Question

Centre of mass of three particles of masses $10\text{Kg}$, $20\text{Kg}$ and $30\text{Kg}$ respectively is at $(0,0,0)$. Where should a particle of mass $40\text{Kg}$ be placed so that the combined centre of mass will be at $(3,3,3)$

• A. $(0,0,0)$
• B. $(7.5,7.5,7.5)$
• C. $(1,2,3)$
• D. $(4,4,4)$

Answer 1

The correct option is B $(7.5,7.5,7.5)$

We know that,

$x_{com}=\frac{m_1{x}_1+m_2{x}_2+m_3{x}_3}{m_1+m_2+m_3}$

$0=10x_1+20x_2+30x_3.........\left(1\right)$

Here, $(x_1,x_2,x_3)$ are the $x$ - coordinates of particles of masses $10\text{Kg}$, $20\text{Kg}$ and $30\text{Kg}$ respectively.
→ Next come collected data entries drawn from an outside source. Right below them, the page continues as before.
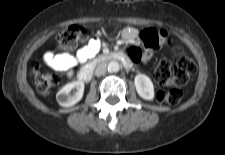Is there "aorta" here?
<instances>
[{"mask_svg": "<svg viewBox=\"0 0 225 155\" xmlns=\"http://www.w3.org/2000/svg\"><path fill=\"white\" fill-rule=\"evenodd\" d=\"M120 69V65L117 61H111L108 63V71L109 72H118Z\"/></svg>", "mask_w": 225, "mask_h": 155, "instance_id": "1", "label": "aorta"}]
</instances>
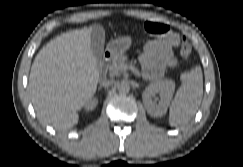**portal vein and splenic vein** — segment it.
<instances>
[{"mask_svg": "<svg viewBox=\"0 0 243 167\" xmlns=\"http://www.w3.org/2000/svg\"><path fill=\"white\" fill-rule=\"evenodd\" d=\"M128 68L131 69L133 72L138 74V71L133 66H131V65L130 66H127V65L123 66V70H127Z\"/></svg>", "mask_w": 243, "mask_h": 167, "instance_id": "obj_1", "label": "portal vein and splenic vein"}]
</instances>
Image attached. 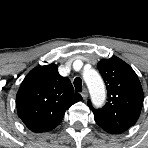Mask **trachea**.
I'll use <instances>...</instances> for the list:
<instances>
[{
	"label": "trachea",
	"instance_id": "3493384b",
	"mask_svg": "<svg viewBox=\"0 0 148 148\" xmlns=\"http://www.w3.org/2000/svg\"><path fill=\"white\" fill-rule=\"evenodd\" d=\"M74 87H75V91L82 92V80H81V78L76 77L74 79Z\"/></svg>",
	"mask_w": 148,
	"mask_h": 148
}]
</instances>
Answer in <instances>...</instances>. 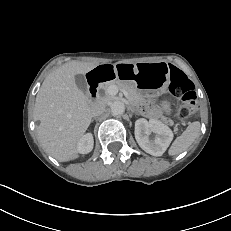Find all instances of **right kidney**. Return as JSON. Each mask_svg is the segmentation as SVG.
<instances>
[{
  "instance_id": "obj_1",
  "label": "right kidney",
  "mask_w": 231,
  "mask_h": 231,
  "mask_svg": "<svg viewBox=\"0 0 231 231\" xmlns=\"http://www.w3.org/2000/svg\"><path fill=\"white\" fill-rule=\"evenodd\" d=\"M78 152L81 154H87L93 149V136L90 133L85 134L77 146Z\"/></svg>"
}]
</instances>
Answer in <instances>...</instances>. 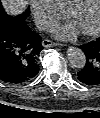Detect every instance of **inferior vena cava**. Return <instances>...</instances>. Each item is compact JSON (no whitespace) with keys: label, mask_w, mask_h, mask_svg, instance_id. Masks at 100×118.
I'll return each instance as SVG.
<instances>
[{"label":"inferior vena cava","mask_w":100,"mask_h":118,"mask_svg":"<svg viewBox=\"0 0 100 118\" xmlns=\"http://www.w3.org/2000/svg\"><path fill=\"white\" fill-rule=\"evenodd\" d=\"M36 27L39 30H48L50 27V23L47 20L39 19L35 21Z\"/></svg>","instance_id":"obj_1"}]
</instances>
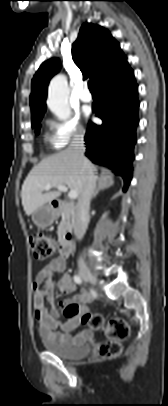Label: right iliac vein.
Instances as JSON below:
<instances>
[{
  "label": "right iliac vein",
  "instance_id": "63e3f726",
  "mask_svg": "<svg viewBox=\"0 0 168 406\" xmlns=\"http://www.w3.org/2000/svg\"><path fill=\"white\" fill-rule=\"evenodd\" d=\"M80 276L83 280L95 285L97 280L96 277L91 273V271L87 268H81L79 272Z\"/></svg>",
  "mask_w": 168,
  "mask_h": 406
}]
</instances>
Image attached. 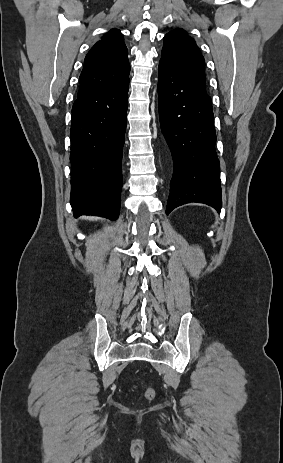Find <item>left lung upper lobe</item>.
<instances>
[{"label": "left lung upper lobe", "instance_id": "1", "mask_svg": "<svg viewBox=\"0 0 283 463\" xmlns=\"http://www.w3.org/2000/svg\"><path fill=\"white\" fill-rule=\"evenodd\" d=\"M182 78L199 89L205 88V61L195 41L182 29H175L164 36L161 60Z\"/></svg>", "mask_w": 283, "mask_h": 463}]
</instances>
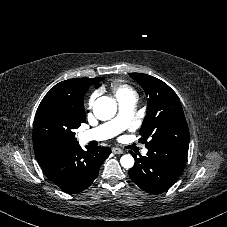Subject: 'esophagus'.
<instances>
[{
	"label": "esophagus",
	"mask_w": 227,
	"mask_h": 227,
	"mask_svg": "<svg viewBox=\"0 0 227 227\" xmlns=\"http://www.w3.org/2000/svg\"><path fill=\"white\" fill-rule=\"evenodd\" d=\"M112 152L114 154H123L124 153V151L122 149H120V148H113Z\"/></svg>",
	"instance_id": "1"
}]
</instances>
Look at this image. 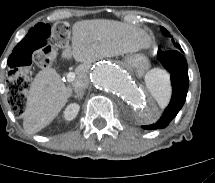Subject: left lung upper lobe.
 <instances>
[{
	"mask_svg": "<svg viewBox=\"0 0 215 183\" xmlns=\"http://www.w3.org/2000/svg\"><path fill=\"white\" fill-rule=\"evenodd\" d=\"M161 32L163 33V35L171 37V35L169 34V32L165 28H163V27H161ZM173 43H174V45H175L176 48H178L179 50L181 49V47H180L179 44L175 43L174 41H173Z\"/></svg>",
	"mask_w": 215,
	"mask_h": 183,
	"instance_id": "5c2ea615",
	"label": "left lung upper lobe"
}]
</instances>
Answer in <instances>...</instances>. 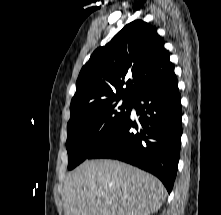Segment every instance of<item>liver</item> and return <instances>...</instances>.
<instances>
[{
  "instance_id": "obj_1",
  "label": "liver",
  "mask_w": 221,
  "mask_h": 215,
  "mask_svg": "<svg viewBox=\"0 0 221 215\" xmlns=\"http://www.w3.org/2000/svg\"><path fill=\"white\" fill-rule=\"evenodd\" d=\"M166 189L155 176L114 160L85 161L69 173L62 199L65 215H149Z\"/></svg>"
}]
</instances>
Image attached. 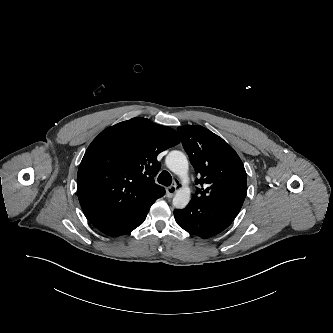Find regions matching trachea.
<instances>
[{
    "mask_svg": "<svg viewBox=\"0 0 333 333\" xmlns=\"http://www.w3.org/2000/svg\"><path fill=\"white\" fill-rule=\"evenodd\" d=\"M158 183L164 186H170L172 184V176L167 171H162L158 176Z\"/></svg>",
    "mask_w": 333,
    "mask_h": 333,
    "instance_id": "obj_1",
    "label": "trachea"
}]
</instances>
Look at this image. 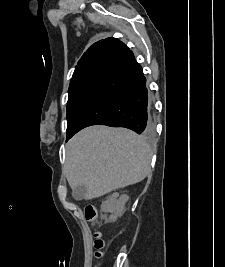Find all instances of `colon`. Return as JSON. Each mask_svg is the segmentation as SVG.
<instances>
[{
  "mask_svg": "<svg viewBox=\"0 0 225 267\" xmlns=\"http://www.w3.org/2000/svg\"><path fill=\"white\" fill-rule=\"evenodd\" d=\"M96 208L93 205H88L85 208V217L88 221L92 222L96 218ZM105 242L101 237L100 232L95 233L94 247L96 249L95 256L97 258L102 257V249L104 248Z\"/></svg>",
  "mask_w": 225,
  "mask_h": 267,
  "instance_id": "5ec220e1",
  "label": "colon"
}]
</instances>
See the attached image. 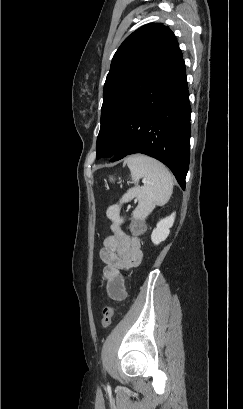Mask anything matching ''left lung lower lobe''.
Wrapping results in <instances>:
<instances>
[{"mask_svg":"<svg viewBox=\"0 0 243 409\" xmlns=\"http://www.w3.org/2000/svg\"><path fill=\"white\" fill-rule=\"evenodd\" d=\"M189 92L179 47L142 91L126 118L110 162L142 153L163 162L185 189L189 167Z\"/></svg>","mask_w":243,"mask_h":409,"instance_id":"left-lung-lower-lobe-1","label":"left lung lower lobe"}]
</instances>
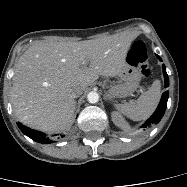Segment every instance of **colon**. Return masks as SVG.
<instances>
[{
	"label": "colon",
	"mask_w": 187,
	"mask_h": 187,
	"mask_svg": "<svg viewBox=\"0 0 187 187\" xmlns=\"http://www.w3.org/2000/svg\"><path fill=\"white\" fill-rule=\"evenodd\" d=\"M127 61L132 66L140 68V73L143 77H148L150 75V58L147 52V48L142 41H136L131 46Z\"/></svg>",
	"instance_id": "colon-1"
}]
</instances>
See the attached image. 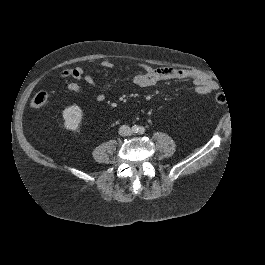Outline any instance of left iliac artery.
<instances>
[{"mask_svg":"<svg viewBox=\"0 0 265 265\" xmlns=\"http://www.w3.org/2000/svg\"><path fill=\"white\" fill-rule=\"evenodd\" d=\"M145 132V129L143 127L140 128L139 133L143 134Z\"/></svg>","mask_w":265,"mask_h":265,"instance_id":"left-iliac-artery-1","label":"left iliac artery"}]
</instances>
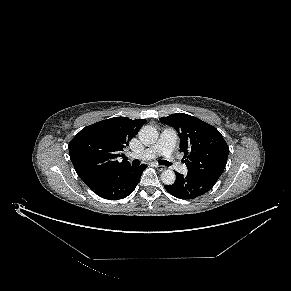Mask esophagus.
<instances>
[{
  "instance_id": "1",
  "label": "esophagus",
  "mask_w": 291,
  "mask_h": 291,
  "mask_svg": "<svg viewBox=\"0 0 291 291\" xmlns=\"http://www.w3.org/2000/svg\"><path fill=\"white\" fill-rule=\"evenodd\" d=\"M156 168H157L159 171H163V170L166 169L165 166H163V165H159V164H156Z\"/></svg>"
}]
</instances>
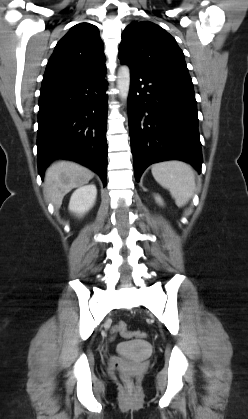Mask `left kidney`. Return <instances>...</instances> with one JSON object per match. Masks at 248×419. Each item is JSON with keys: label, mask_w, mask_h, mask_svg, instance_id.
<instances>
[{"label": "left kidney", "mask_w": 248, "mask_h": 419, "mask_svg": "<svg viewBox=\"0 0 248 419\" xmlns=\"http://www.w3.org/2000/svg\"><path fill=\"white\" fill-rule=\"evenodd\" d=\"M156 198V201L159 203V204H163V201H162V199H161V197L160 196H156L155 197Z\"/></svg>", "instance_id": "5707ae66"}]
</instances>
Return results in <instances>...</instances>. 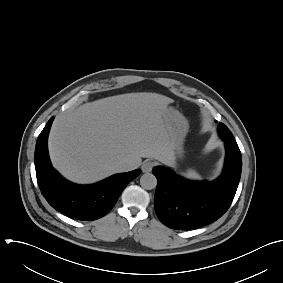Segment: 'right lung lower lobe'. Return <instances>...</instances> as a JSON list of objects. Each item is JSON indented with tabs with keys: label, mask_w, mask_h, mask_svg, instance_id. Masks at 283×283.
I'll return each mask as SVG.
<instances>
[{
	"label": "right lung lower lobe",
	"mask_w": 283,
	"mask_h": 283,
	"mask_svg": "<svg viewBox=\"0 0 283 283\" xmlns=\"http://www.w3.org/2000/svg\"><path fill=\"white\" fill-rule=\"evenodd\" d=\"M52 117L37 139L35 168L38 185L48 203L62 214L92 221L105 216L115 205L127 184L141 170L113 175L92 185H76L65 180L50 163L47 139Z\"/></svg>",
	"instance_id": "98d812e1"
}]
</instances>
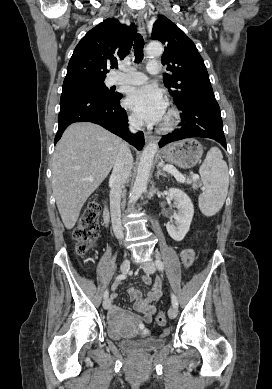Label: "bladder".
I'll return each mask as SVG.
<instances>
[{
  "instance_id": "1",
  "label": "bladder",
  "mask_w": 272,
  "mask_h": 389,
  "mask_svg": "<svg viewBox=\"0 0 272 389\" xmlns=\"http://www.w3.org/2000/svg\"><path fill=\"white\" fill-rule=\"evenodd\" d=\"M108 335L115 340L119 348L129 354L140 355L155 351L165 344L163 338H151L141 341L124 340L117 337L116 332L112 328H108Z\"/></svg>"
}]
</instances>
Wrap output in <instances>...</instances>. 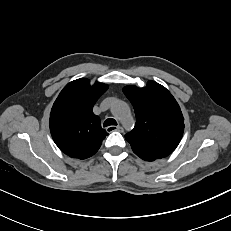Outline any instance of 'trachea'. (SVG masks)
I'll list each match as a JSON object with an SVG mask.
<instances>
[{
  "instance_id": "obj_1",
  "label": "trachea",
  "mask_w": 231,
  "mask_h": 231,
  "mask_svg": "<svg viewBox=\"0 0 231 231\" xmlns=\"http://www.w3.org/2000/svg\"><path fill=\"white\" fill-rule=\"evenodd\" d=\"M115 125H117V122L114 119H112V118L106 119L105 122H104V124H103L104 127L115 126Z\"/></svg>"
}]
</instances>
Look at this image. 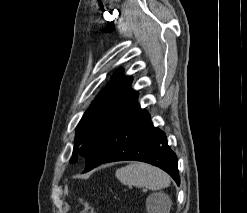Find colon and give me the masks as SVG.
<instances>
[{
	"label": "colon",
	"instance_id": "1",
	"mask_svg": "<svg viewBox=\"0 0 247 213\" xmlns=\"http://www.w3.org/2000/svg\"><path fill=\"white\" fill-rule=\"evenodd\" d=\"M82 213H95V211L90 204L85 202L83 203Z\"/></svg>",
	"mask_w": 247,
	"mask_h": 213
}]
</instances>
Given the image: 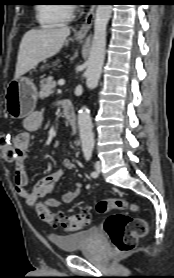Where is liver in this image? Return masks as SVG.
Returning <instances> with one entry per match:
<instances>
[{
    "label": "liver",
    "mask_w": 174,
    "mask_h": 278,
    "mask_svg": "<svg viewBox=\"0 0 174 278\" xmlns=\"http://www.w3.org/2000/svg\"><path fill=\"white\" fill-rule=\"evenodd\" d=\"M69 35L70 28L67 26L27 31L19 46L15 79L30 71L41 61L56 55Z\"/></svg>",
    "instance_id": "6515ba94"
}]
</instances>
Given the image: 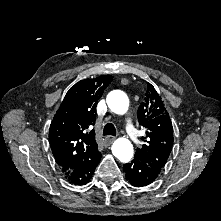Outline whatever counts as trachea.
Instances as JSON below:
<instances>
[{"instance_id": "1", "label": "trachea", "mask_w": 221, "mask_h": 221, "mask_svg": "<svg viewBox=\"0 0 221 221\" xmlns=\"http://www.w3.org/2000/svg\"><path fill=\"white\" fill-rule=\"evenodd\" d=\"M103 135H112L115 136L116 135V129L114 127L113 124L111 123H107L103 129Z\"/></svg>"}]
</instances>
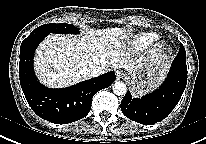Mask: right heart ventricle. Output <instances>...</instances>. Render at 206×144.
<instances>
[{"mask_svg": "<svg viewBox=\"0 0 206 144\" xmlns=\"http://www.w3.org/2000/svg\"><path fill=\"white\" fill-rule=\"evenodd\" d=\"M158 35L154 32H141L134 35L128 42L131 49L142 50L147 48Z\"/></svg>", "mask_w": 206, "mask_h": 144, "instance_id": "obj_1", "label": "right heart ventricle"}]
</instances>
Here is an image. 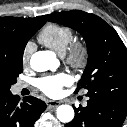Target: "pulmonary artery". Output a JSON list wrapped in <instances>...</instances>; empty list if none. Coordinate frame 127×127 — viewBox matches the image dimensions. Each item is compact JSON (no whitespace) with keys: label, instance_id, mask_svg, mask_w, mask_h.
Wrapping results in <instances>:
<instances>
[{"label":"pulmonary artery","instance_id":"pulmonary-artery-1","mask_svg":"<svg viewBox=\"0 0 127 127\" xmlns=\"http://www.w3.org/2000/svg\"><path fill=\"white\" fill-rule=\"evenodd\" d=\"M27 85L25 84V83H18L17 85H16V90H21V89H23V88H25Z\"/></svg>","mask_w":127,"mask_h":127}]
</instances>
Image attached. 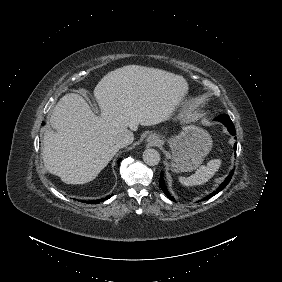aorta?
Instances as JSON below:
<instances>
[{
  "mask_svg": "<svg viewBox=\"0 0 282 282\" xmlns=\"http://www.w3.org/2000/svg\"><path fill=\"white\" fill-rule=\"evenodd\" d=\"M143 160L149 166L158 165L160 162V154L155 149H151V148L146 149L143 152Z\"/></svg>",
  "mask_w": 282,
  "mask_h": 282,
  "instance_id": "obj_1",
  "label": "aorta"
}]
</instances>
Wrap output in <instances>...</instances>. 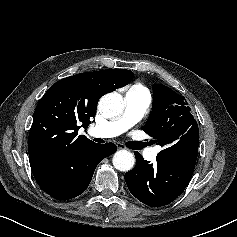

Let the $x$ - coordinate of the particle of mass $40\text{Kg}$ be $x_4$.

So, the new $x$ - coordinate of centre of mass of the four particle system can be written as,

$x_{com}=\frac{m_1{x}_1+m_2{x}_2+m_3{x}_3+m_4{x}_4}{m_1+m_2+m_3+m_4}$

$3=\frac{10x_1+20x_2+30x_3+40x_4}{10+20+30+40}$

$\Rightarrow 300=10x_1+20x_2+30x_3+40x_4......\left(2\right)$

Substituting equation $\left(1\right)$ in equation $\left(2\right)$ we get,

$300=0+40x_4$

$\Rightarrow x_4=\frac{300}{40}=7.5$

Similarly, $y_4=z_4=7.5$

So, the coordinates of the particle of mass $40\text{Kg}$ is $(7.5,7.5,7.5)$

Hence, option $\left(B\right)$ is the correct answer.